Während der Überholabstand immer häufiger eingehalten wird, gibt es zahlreiche Beispiele, die die Mär von der Regelfestigkeit des KFZ-Verkehrs widerlegen. Wer sich am Lenkrad an die maximale Höchstgeschwindigkeit hält, gilt manchen schon als Verkehrshindernis. Auf den Schulterblick beim Öffnen der Autotür wird zu oft leichtfertig verzichtet. Die Wartepflicht gegenüber Fußgänger:innen beim Abbiegen wird zu selten berücksichtigt. Kleine Unaufmerksamkeiten durch KFZ-Nutzer:innen können schwerwiegende Folgen haben, denn KFZ sind schneller unterwegs, rundum hart und schwerer als andere Verkehrsteilnehmer:innen.

Schlimmer aber ist die motorisierte Gewalt, die Rad- und Fußverkehr begegnet: Motorisierte Gewalt beschreibt eine absichtliche, aggressive Fahrweise gegen den Fuß- und Radverkehr. Absichtliches enges Überholen, unnötiges Hupen und starkes Beschleunigen macht Menschen Angst.

Besonders frustrierend: Regelkonformes Verhalten wie das Fahren auf der Straße bei nicht-benutzungspflichtigem Radweg wird oft fälschlicherweise als Regelverstoß gewertet. Die Folge sind Konflikte oder Nötigungen bis hin zu bewusst lebensgefährdenden Überholmanövern. Während die Zahl der im Straßenverkehr getöteten Menschen insgesamt abnimmt, verunglücken mehr und mehr Radfahrer:innen und Fußgänger:innen tödlich. In Halle sind über 80% der Verkehrstoten per Rad oder zu Fuß unterwegs. (Vorsicht: Der E-Bike-Boom und die generelle Zunahme des Radverkehrs hat hierauf starke Auswirkungen! Der Trend ist nicht sicher Folge der Gewalt.)

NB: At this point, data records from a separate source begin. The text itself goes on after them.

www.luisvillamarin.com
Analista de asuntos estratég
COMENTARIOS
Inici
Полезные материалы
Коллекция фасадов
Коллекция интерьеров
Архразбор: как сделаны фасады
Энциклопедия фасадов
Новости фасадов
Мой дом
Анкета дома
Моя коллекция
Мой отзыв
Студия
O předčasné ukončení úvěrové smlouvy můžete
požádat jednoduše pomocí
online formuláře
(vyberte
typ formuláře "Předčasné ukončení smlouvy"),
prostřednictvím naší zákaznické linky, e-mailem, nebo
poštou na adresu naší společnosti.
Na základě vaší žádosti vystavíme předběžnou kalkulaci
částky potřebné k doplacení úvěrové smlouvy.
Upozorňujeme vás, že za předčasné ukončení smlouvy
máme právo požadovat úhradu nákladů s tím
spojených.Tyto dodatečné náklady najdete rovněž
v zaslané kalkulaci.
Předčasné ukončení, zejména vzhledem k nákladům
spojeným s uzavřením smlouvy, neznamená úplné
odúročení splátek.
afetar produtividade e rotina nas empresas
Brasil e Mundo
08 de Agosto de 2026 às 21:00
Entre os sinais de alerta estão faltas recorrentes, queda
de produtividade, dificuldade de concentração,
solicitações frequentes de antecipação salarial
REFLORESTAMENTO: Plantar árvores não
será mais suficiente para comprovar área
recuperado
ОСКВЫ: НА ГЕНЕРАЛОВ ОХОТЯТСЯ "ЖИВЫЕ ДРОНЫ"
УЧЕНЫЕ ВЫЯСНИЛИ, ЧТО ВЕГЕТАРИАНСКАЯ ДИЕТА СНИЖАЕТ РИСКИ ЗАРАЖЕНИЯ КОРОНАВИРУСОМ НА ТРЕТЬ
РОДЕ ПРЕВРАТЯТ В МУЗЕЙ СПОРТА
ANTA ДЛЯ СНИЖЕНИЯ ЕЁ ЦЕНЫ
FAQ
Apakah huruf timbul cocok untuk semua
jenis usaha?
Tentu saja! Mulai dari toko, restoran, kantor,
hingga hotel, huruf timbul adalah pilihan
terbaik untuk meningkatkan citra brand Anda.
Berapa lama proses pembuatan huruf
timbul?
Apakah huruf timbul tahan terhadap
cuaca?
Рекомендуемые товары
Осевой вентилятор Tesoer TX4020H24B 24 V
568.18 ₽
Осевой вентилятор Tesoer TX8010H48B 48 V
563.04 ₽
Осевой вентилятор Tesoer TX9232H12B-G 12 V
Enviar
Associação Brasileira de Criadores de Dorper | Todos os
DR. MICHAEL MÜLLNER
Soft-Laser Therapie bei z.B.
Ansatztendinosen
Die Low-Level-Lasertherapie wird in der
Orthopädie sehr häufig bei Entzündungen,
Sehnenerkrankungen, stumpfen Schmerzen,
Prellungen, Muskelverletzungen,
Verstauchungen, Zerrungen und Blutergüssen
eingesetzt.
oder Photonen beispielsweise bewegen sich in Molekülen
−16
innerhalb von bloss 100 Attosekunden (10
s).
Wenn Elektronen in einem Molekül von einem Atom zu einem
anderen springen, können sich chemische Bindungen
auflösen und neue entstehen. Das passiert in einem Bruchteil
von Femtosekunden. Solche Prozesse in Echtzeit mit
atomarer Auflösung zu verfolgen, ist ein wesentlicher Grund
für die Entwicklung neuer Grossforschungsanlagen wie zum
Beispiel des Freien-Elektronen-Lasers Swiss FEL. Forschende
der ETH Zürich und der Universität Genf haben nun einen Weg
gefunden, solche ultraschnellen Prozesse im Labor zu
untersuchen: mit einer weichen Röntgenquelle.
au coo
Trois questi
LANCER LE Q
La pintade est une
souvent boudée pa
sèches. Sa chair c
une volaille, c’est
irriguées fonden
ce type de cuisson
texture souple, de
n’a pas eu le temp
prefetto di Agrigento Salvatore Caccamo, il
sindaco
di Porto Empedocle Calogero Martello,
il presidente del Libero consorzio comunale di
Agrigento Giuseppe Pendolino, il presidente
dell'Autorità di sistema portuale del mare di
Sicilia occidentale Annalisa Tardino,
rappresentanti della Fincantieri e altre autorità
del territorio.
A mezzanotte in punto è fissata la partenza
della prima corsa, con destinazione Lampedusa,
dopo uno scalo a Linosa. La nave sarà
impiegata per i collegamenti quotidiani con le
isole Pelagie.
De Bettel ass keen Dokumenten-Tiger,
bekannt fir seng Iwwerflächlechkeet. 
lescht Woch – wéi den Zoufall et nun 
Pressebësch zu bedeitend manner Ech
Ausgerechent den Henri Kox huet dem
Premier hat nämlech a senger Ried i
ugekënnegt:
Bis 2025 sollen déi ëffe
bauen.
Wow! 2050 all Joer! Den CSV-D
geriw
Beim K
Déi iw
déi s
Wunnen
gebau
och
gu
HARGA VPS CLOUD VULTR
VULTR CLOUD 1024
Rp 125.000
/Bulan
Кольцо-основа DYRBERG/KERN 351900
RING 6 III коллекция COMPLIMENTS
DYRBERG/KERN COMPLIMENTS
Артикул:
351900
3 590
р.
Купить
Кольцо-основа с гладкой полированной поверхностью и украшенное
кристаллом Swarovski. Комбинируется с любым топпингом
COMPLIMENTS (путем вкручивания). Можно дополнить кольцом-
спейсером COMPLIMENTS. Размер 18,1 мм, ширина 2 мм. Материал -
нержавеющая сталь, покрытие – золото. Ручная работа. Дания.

Dabei sind auch viele Radfahrer:innen nicht immer regelkonform unterwegs. Darunter sind viele Personen, die sich im Straßenverkehr unsicher fühlen – sie weichen oft auf den Bürgersteig aus. Gefährliche Verstöße und rücksichtslose Fahrweisen kritisieren wir strikt. Sie stehen mit unserem Engagement für ein rücksichtsvolles, faires Miteinander. Wir setzen uns ein für eine Infrastruktur, in der Radfahrende sich bei regelkonformer Fahrweise sicher fühlen können.

Fahrraddiebstahl

Auch in Sachsen-Anhalt ist Fahrraddiebstahl ein massives Problem. Die Diebstahls-Statistik gibt Anlass zum Handeln. Der Deliktsbereich sollte politisch und polizeilich eine höhere Priorität erhalten, denn wer ein Fahrrad stiehlt, beraubt damit jemanden der persönlichen Mobilität und somit Freiheit. Fahrraddiebstahl macht vor Grenzen nicht Halt. Wir fordern daher ein europäisches oder zumindest bundesweit vernetztes, digitales Diebstahlskataster, damit die Polizei gestohlene Gefährte grenzüberschreitend aufspüren und ggf. kriminelle Strukturen nachverfolgen kann. Dabei sind wir uns der grundsätzlichen und technischen Probleme bewusst, die der Polizei die Aufklärung erschwert.

Deshalb appellieren wir an alle, ihre Räder selbst gut zu schützen. Ratsam sind die Sicherung mit zwei unterschiedlichen Schlössern, eine Versicherung gegen Diebstahl, der bundesweite Fahrradpass, ein Eintrag in der Web-Datenbank Fahrradnummer.de sowie eine Codierung. Diese gibt es als Rahmen-Gravur oder einfach als Aufkleber.